> EXTRACTED INFORMATION
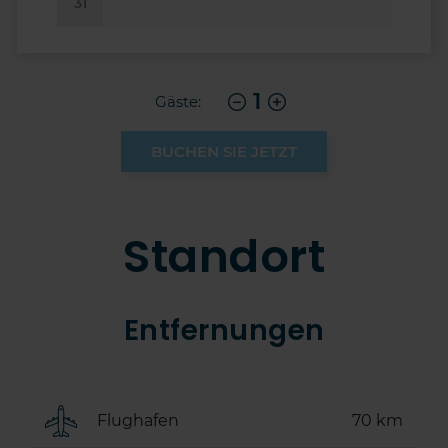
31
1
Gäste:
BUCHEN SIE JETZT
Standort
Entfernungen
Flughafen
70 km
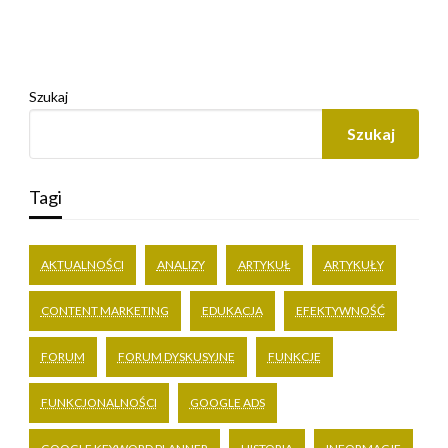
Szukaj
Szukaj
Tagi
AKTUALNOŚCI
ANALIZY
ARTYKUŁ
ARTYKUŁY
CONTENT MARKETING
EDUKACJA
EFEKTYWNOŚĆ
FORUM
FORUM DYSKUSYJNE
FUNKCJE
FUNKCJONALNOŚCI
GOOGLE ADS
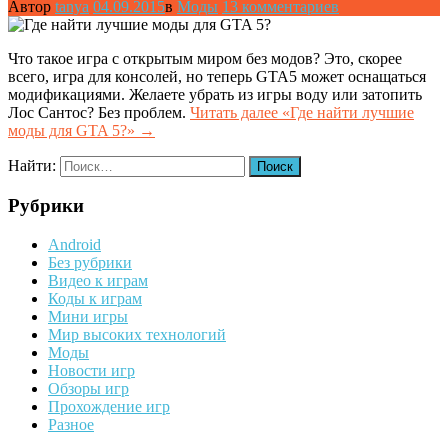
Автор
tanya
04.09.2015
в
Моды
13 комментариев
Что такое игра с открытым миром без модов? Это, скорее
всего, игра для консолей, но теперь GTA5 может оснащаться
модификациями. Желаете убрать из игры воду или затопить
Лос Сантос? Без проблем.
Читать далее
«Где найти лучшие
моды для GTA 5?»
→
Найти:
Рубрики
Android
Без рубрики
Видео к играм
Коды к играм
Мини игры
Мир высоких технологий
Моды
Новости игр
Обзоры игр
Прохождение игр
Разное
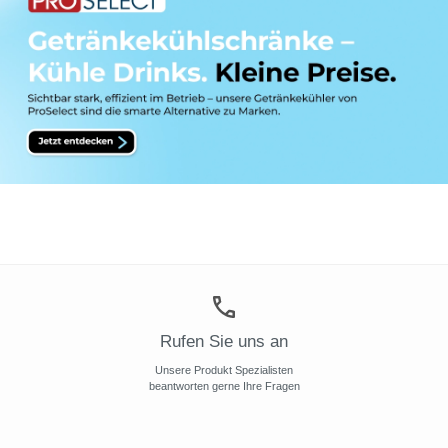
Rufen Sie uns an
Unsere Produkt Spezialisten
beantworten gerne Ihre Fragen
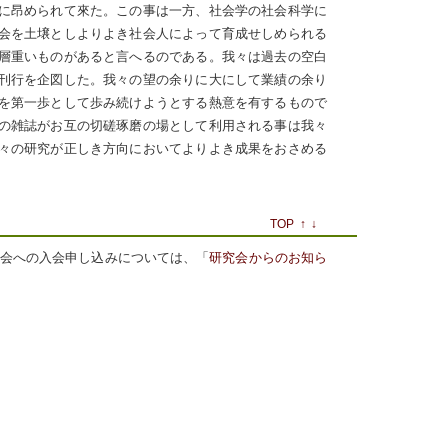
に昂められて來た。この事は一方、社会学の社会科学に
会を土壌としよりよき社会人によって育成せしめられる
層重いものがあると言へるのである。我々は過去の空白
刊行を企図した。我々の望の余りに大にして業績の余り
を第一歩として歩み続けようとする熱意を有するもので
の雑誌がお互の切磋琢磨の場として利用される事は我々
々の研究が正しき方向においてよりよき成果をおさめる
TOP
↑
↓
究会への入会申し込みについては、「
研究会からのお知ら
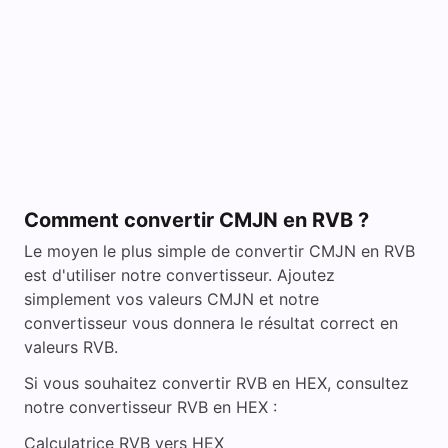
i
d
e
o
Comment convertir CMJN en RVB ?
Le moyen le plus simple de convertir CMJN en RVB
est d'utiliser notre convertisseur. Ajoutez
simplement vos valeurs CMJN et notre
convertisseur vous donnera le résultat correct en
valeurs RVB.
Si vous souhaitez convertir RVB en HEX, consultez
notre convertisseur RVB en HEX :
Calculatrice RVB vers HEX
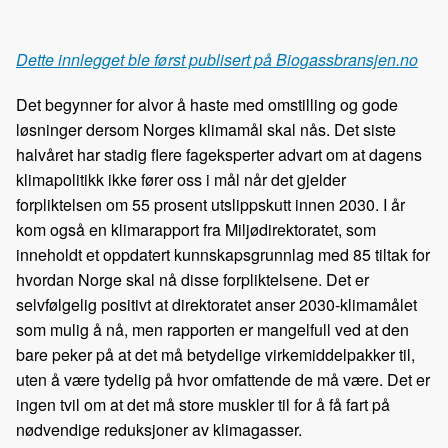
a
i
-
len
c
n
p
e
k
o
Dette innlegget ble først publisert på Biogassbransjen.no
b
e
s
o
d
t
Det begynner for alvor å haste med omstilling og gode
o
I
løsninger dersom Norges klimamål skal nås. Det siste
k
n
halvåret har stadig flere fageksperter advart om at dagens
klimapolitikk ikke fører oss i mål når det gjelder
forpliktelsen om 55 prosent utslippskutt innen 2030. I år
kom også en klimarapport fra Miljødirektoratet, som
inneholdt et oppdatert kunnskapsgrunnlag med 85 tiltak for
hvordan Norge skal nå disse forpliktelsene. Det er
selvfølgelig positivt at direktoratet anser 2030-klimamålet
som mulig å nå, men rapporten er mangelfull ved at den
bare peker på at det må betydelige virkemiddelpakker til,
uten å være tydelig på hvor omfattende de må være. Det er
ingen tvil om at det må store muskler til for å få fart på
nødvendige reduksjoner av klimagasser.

> THE PROBLEM
Beginning at the line with "forpliktelsen om 55" and stopping after the line with "hvordan Norge skal", please write out every line of the data above exactly and nothing else.

> RESULT OF THE TASK
forpliktelsen om 55 prosent utslippskutt innen 2030. I år
kom også en klimarapport fra Miljødirektoratet, som
inneholdt et oppdatert kunnskapsgrunnlag med 85 tiltak for
hvordan Norge skal nå disse forpliktelsene. Det er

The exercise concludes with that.